Google Answers: Logging in to Yahoo! From a Perl Script?

View Question

Q: Logging in to Yahoo! From a Perl Script? ( No Answer, 1 Comment )

Question

Subject: Logging in to Yahoo! From a Perl Script?
Category: Computers > Algorithms
Asked by: mattk11-ga
List Price: $20.00

Posted: 20 Apr 2006 20:44 PDT
Expires: 20 May 2006 20:44 PDT
Question ID: 721176

I'd like a simple Perl script that will automatically log in to a
Yahoo page (like http://finance.yahoo.com) and output the page to a
text file. I've tried some of the scripts online and I can't seem to
get them to work. Specifically this Google Answer from 2002 does not
work anymore: http://answers.google.com/answers/threadview?id=31379

Answer

There is no answer at this time.

Comments

Subject: Re: Logging in to Yahoo! From a Perl Script?
From: popoff-ga on 20 May 2006 20:06 PDT

I'm not sure, but it sounds like you don't really need anything to log
in exactly, just download a file using HTTP.  There's a program you
can run (available for Windows and Linux) called wget which does this,
though not directly from Perl.  You use it from a DOS or Shell prompt
like this:

$ wget <url>

e.g.

$ wget http://www.somedomain.com/somefile.txt

This would save the text file as "somefile.txt" in your current
working directory, which is probably something like what you're after.
 (Above, the $ is the prompt; you don't type it, and in DOS you'll get
the usual C:\> like prompt of course).  Any shell command can be
called from Perl using, if I remember correctly:

system("command here")

if wget is installed on your path.  Wget takes various options to let
you specify things like retry behaviour, output filename and so on. 
-O (dash captial O) sets the output file.  So to download the URL you
suggest and save it as temp.html, you could use:

system("wget http://finance.yahoo.com/ -O temp.html")

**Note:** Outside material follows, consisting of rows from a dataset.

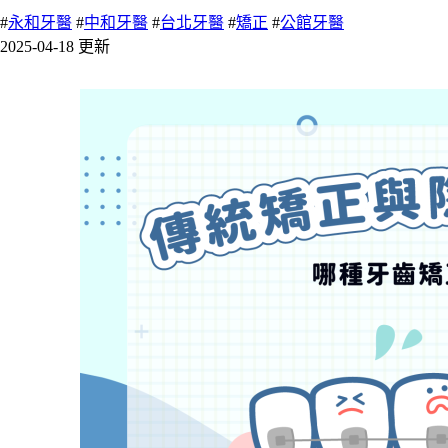
#
永和牙醫
#
中和牙醫
#
台北牙醫
#
矯正
#
公館牙醫
2025-04-18 更新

Then your script could open the file and read it or do whatever else
it wanted with it.  This is a not-too-pretty method, but it works and
is dead simple, while allowing you to use all the features wget offers
(like retrying and even spider-like link-following and incremental
mirroring behaviour, which is very neat).

On Unix-like systems, you probably already have wget.  For Win32
systems, probably a binary download is the easiest method.  You can
get it from:

    http://users.ugent.be/~bpuype/wget/

If you actually want to log in, supplying a username and password,
then the good news is that it can be done but the bad news is that
it's not that easy and requires a bit of background information.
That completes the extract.